4. A long whip that shall reach every corner of the pen, to flog all that stir up the enmity of his carnal mind, by what he calls a discontented mind.
5. A bow, and a quiver full of arrows; to reach those at a distance who are beyond the lash of the whip. Come now to his character, which the Holy Ghost has here drawn, and as we learn much from contraries, it will afford us an opportunity of seeing from the contrast what the wise shepherd is.
(1) The first thing said of this foolish shepherd is, that “he shall not visit those that be cut off,” meaning such as, by a work of the law in their consciences, are cut off from all creature righteousness, all false refuges, all deceitful homes and rotten props; from finding any good in self, or resting on the testimony of man. The margin gives another rendering, “those that be hidden.” Hidden from general view and observation. These “cut off,” “hidden” ones the foolish shepherd “does not visit.”
(2) “Neither shall seek the young one.” The new born babes, that desire the sincere milk of the Word. The foolish shepherd neglects these.
(3) “He does not heal that which was broken.” This may suggest those who have lost their first love, and backslidden from God.

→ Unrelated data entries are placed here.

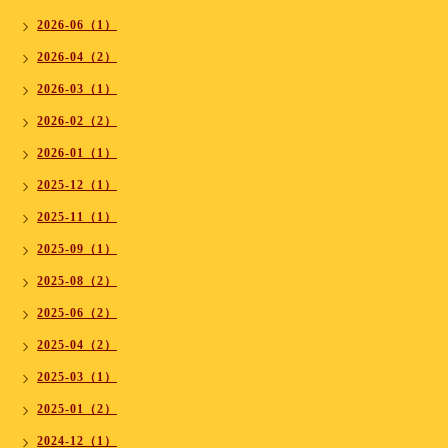
2026-06（1）
2026-04（2）
2026-03（1）
2026-02（2）
2026-01（1）
2025-12（1）
2025-11（1）
2025-09（1）
2025-08（2）
2025-06（2）
2025-04（2）
2025-03（1）
2025-01（2）
2024-12（1）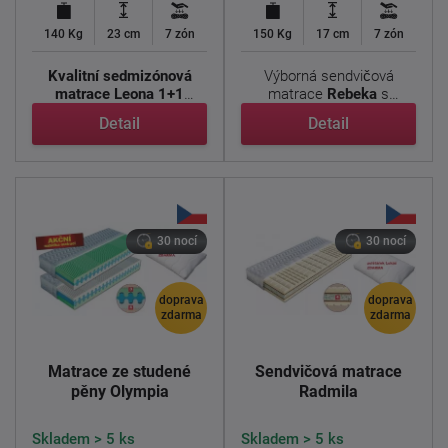
140 Kg
23 cm
7 zón
150 Kg
17 cm
7 zón
Kvalitní sedmizónová
Výborná sendvičová
matrace Leona 1+1
matrace
Rebeka
s
zdarma
, jejíž střed je ...
vynikajícími ortopedickými
Detail
Detail
...
30 nocí
30 nocí
doprava
doprava
zdarma
zdarma
Matrace ze studené
Sendvičová matrace
pěny Olympia
Radmila
Skladem > 5 ks
Skladem > 5 ks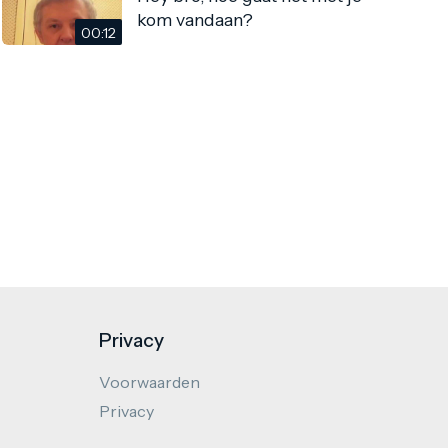
kom vandaan?
00:12
Privacy
Voorwaarden
Privacy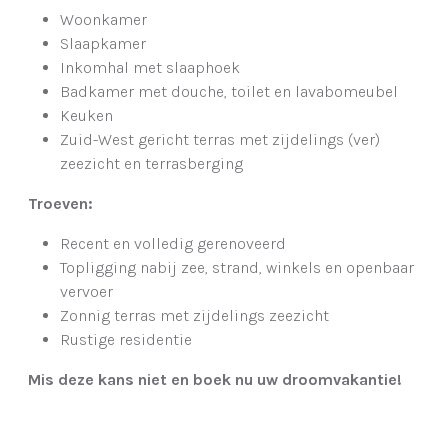
Woonkamer
Slaapkamer
Inkomhal met slaaphoek
Badkamer met douche, toilet en lavabomeubel
Keuken
Zuid-West gericht terras met zijdelings (ver)
zeezicht en terrasberging
Troeven:
Recent en volledig gerenoveerd
Topligging nabij zee, strand, winkels en openbaar
vervoer
Zonnig terras met zijdelings zeezicht
Rustige residentie
Mis deze kans niet en boek nu uw droomvakantie!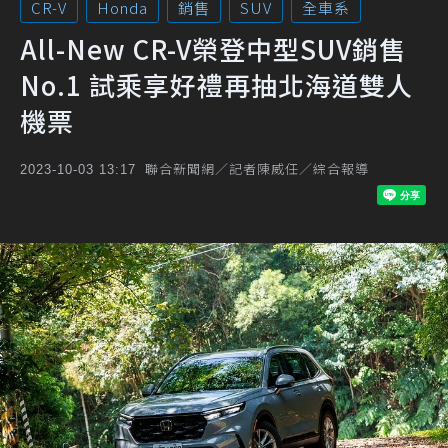
CR-V
Honda
銷售
SUV
全車系
All-New CR-V榮登中型SUV銷售
No.1 試乘享好禮再抽北海道雙人
機票
聯合新聞網／記者陳威任／綜合報導
2023-10-03 13:17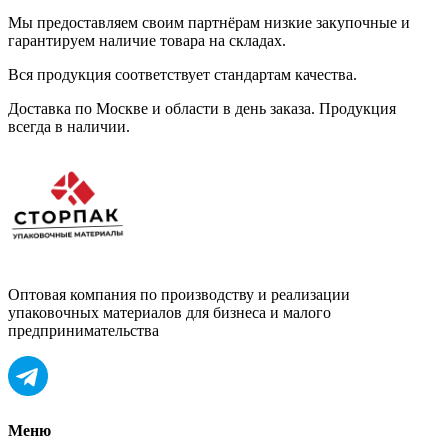
Мы предоставляем своим партнёрам низкие закупочные и
гарантируем наличие товара на складах.
Вся продукция соответствует стандартам качества.
Доставка по Москве и области в день заказа. Продукция
всегда в наличии.
Оптовая компания по производству и реализации
упаковочных материалов для бизнеса и малого
предпринимательства
Меню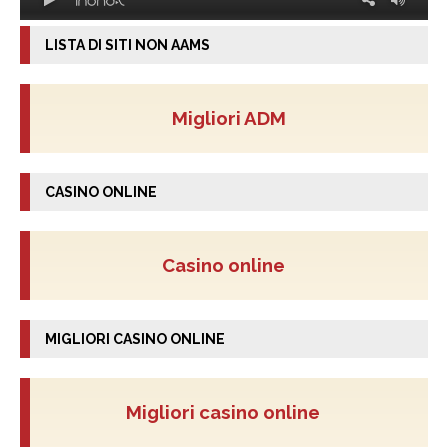
LISTA DI SITI NON AAMS
Migliori ADM
CASINO ONLINE
Casino online
MIGLIORI CASINO ONLINE
Migliori casino online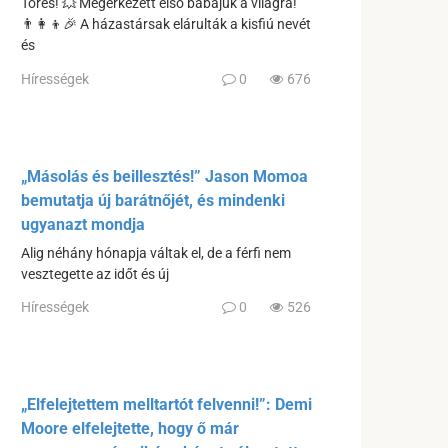
Törés! 💥 Megérkezett első babájuk a világra!
👨‍👩‍👦🎉 A házastársak elárulták a kisfiú nevét
és
Hírességek
0
676
„Másolás és beillesztés!” Jason Momoa
bemutatja új barátnőjét, és mindenki
ugyanazt mondja
Alig néhány hónapja váltak el, de a férfi nem
vesztegette az időt és új
Hírességek
0
526
„Elfelejtettem melltartót felvenni!”: Demi
Moore elfelejtette, hogy ő már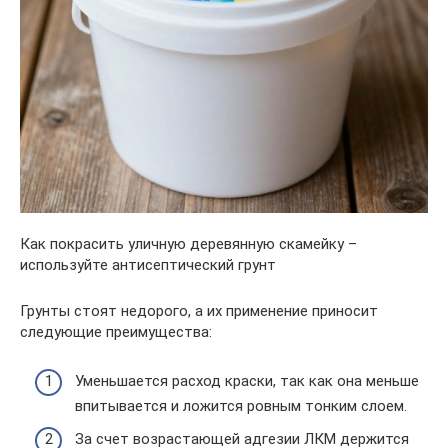
Как покрасить уличную деревянную скамейку –
используйте антисептический грунт
Грунты стоят недорого, а их применение приносит
следующие преимущества:
Уменьшается расход краски, так как она меньше
впитывается и ложится ровным тонким слоем.
За счет возрастающей адгезии ЛКМ держится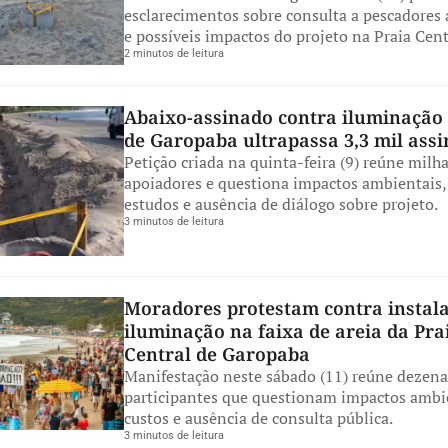
esclarecimentos sobre consulta a pescadores 
e possíveis impactos do projeto na Praia Cent
2 minutos de leitura
Abaixo-assinado contra iluminação 
de Garopaba ultrapassa 3,3 mil ass
Petição criada na quinta-feira (9) reúne milh
apoiadores e questiona impactos ambientais, 
estudos e ausência de diálogo sobre projeto.
3 minutos de leitura
Moradores protestam contra instal
iluminação na faixa de areia da Pra
Central de Garopaba
Manifestação neste sábado (11) reúne dezena
participantes que questionam impactos ambi
custos e ausência de consulta pública.
3 minutos de leitura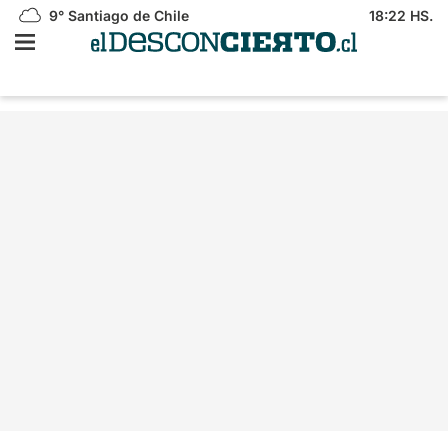
9°
Santiago de Chile
18:22 HS.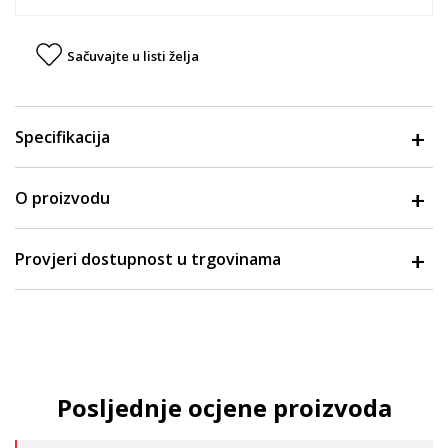
Sačuvajte u listi želja
Specifikacija
O proizvodu
Provjeri dostupnost u trgovinama
Posljednje ocjene proizvoda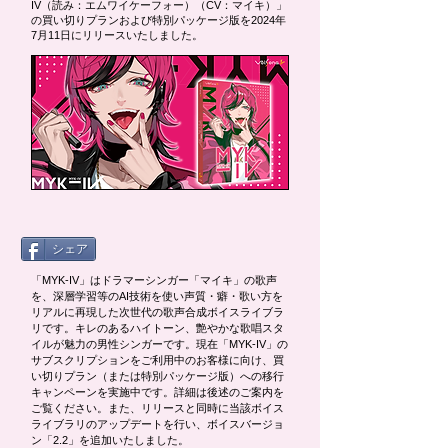
IV（読み：エムワイケーフォー）（CV：マイキ）」
の買い切りプランおよび特別パッケージ版を2024年
7月11日にリリースいたしました。
シェア
「MYK-IV」はドラマーシンガー「マイキ」の歌声
を、深層学習等のAI技術を使い声質・癖・歌い方を
リアルに再現した次世代の歌声合成ボイスライブラ
リです。キレのあるハイトーン、艶やかな歌唱スタ
イルが魅力の男性シンガーです。現在「MYK-IV」の
サブスクリプションをご利用中のお客様に向け、買
い切りプラン（または特別パッケージ版）への移行
キャンペーンを実施中です。詳細は後述のご案内を
ご覧ください。また、リリースと同時に当該ボイス
ライブラリのアップデートを行い、ボイスバージョ
ン「2.2」を追加いたしました。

(4) “He feedeth not that that standeth still.” Some of the Lord’s quickened family are reduced to such straits in soul experience as to be able to move neither forward nor backward. They are like sheep cast, and cannot get upon their legs. Such are the four negative marks of the foolish shepherd; the things that he does not do. There are two positive marks, things that he does do. “He shall eat the flesh of the fat.” He shall not take that which comes, that which is offered him, but he must go through the flock, and select the fattest for his own eating. “And shall tear their claws in pieces.” Sheep are said to have claws. And these they will sometimes exercise upon the shepherd. When, then, the foolish shepherd feels the scratch of their claws, he puts forth all his strength, and team them in pieces. (J. C. Philpot.)